## Work to be completed
The pictures do not go in the copy. Reproduce the rest of the entries exactly.

## Provided data

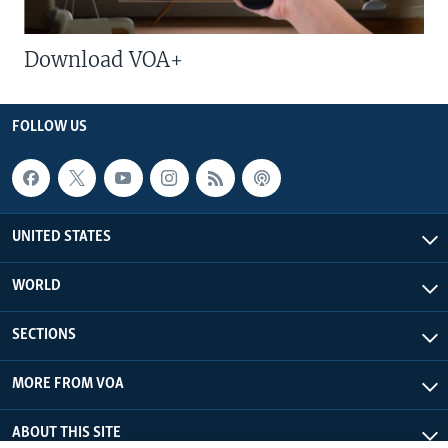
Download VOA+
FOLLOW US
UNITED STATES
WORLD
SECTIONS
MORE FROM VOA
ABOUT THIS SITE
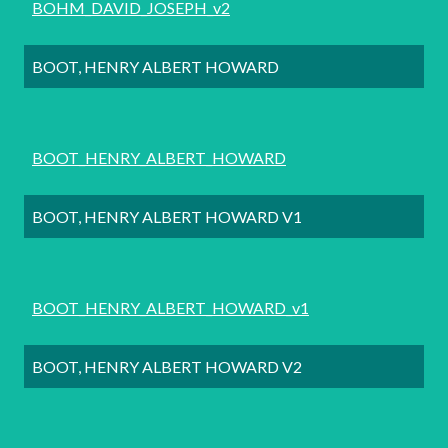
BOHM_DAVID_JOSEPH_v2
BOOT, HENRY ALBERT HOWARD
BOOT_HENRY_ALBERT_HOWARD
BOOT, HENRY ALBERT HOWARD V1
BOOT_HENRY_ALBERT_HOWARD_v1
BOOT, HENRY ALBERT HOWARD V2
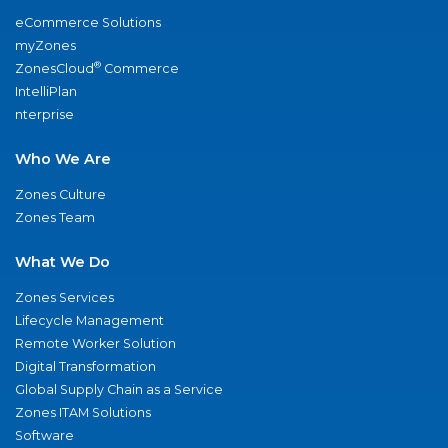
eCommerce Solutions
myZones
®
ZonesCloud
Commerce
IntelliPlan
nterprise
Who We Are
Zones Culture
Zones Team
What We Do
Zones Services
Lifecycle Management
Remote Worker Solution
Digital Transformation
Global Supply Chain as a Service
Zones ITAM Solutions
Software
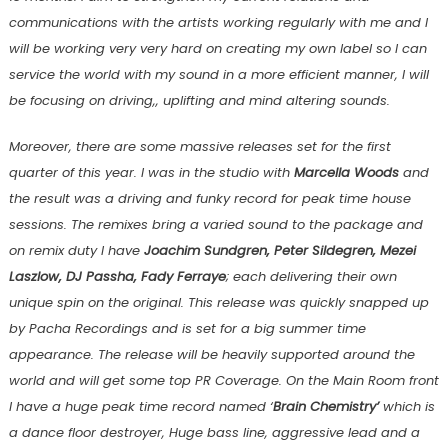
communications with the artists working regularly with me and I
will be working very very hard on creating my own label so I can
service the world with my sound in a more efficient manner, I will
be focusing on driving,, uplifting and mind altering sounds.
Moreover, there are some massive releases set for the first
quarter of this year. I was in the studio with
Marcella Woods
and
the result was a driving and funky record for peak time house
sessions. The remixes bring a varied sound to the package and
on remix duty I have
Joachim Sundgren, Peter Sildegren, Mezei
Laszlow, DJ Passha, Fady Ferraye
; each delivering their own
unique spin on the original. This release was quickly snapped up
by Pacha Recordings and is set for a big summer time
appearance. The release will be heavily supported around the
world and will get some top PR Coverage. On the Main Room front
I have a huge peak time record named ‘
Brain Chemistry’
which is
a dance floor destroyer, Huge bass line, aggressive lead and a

## Exercise solution
Download VOA+
FOLLOW US
UNITED STATES
WORLD
SECTIONS
MORE FROM VOA
ABOUT THIS SITE
BOHM_DAVID_JOSEPH_v2
BOOT, HENRY ALBERT HOWARD
BOOT_HENRY_ALBERT_HOWARD
BOOT, HENRY ALBERT HOWARD V1
BOOT_HENRY_ALBERT_HOWARD_v1
BOOT, HENRY ALBERT HOWARD V2
eCommerce Solutions
myZones
®
ZonesCloud
Commerce
IntelliPlan
nterprise
Who We Are
Zones Culture
Zones Team
What We Do
Zones Services
Lifecycle Management
Remote Worker Solution
Digital Transformation
Global Supply Chain as a Service
Zones ITAM Solutions
Software
communications with the artists working regularly with me and I
will be working very very hard on creating my own label so I can
service the world with my sound in a more efficient manner, I will
be focusing on driving,, uplifting and mind altering sounds.
Moreover, there are some massive releases set for the first
quarter of this year. I was in the studio with
Marcella Woods
and
the result was a driving and funky record for peak time house
sessions. The remixes bring a varied sound to the package and
on remix duty I have
Joachim Sundgren, Peter Sildegren, Mezei
Laszlow, DJ Passha, Fady Ferraye
; each delivering their own
unique spin on the original. This release was quickly snapped up
by Pacha Recordings and is set for a big summer time
appearance. The release will be heavily supported around the
world and will get some top PR Coverage. On the Main Room front
I have a huge peak time record named ‘
Brain Chemistry’
which is
a dance floor destroyer, Huge bass line, aggressive lead and a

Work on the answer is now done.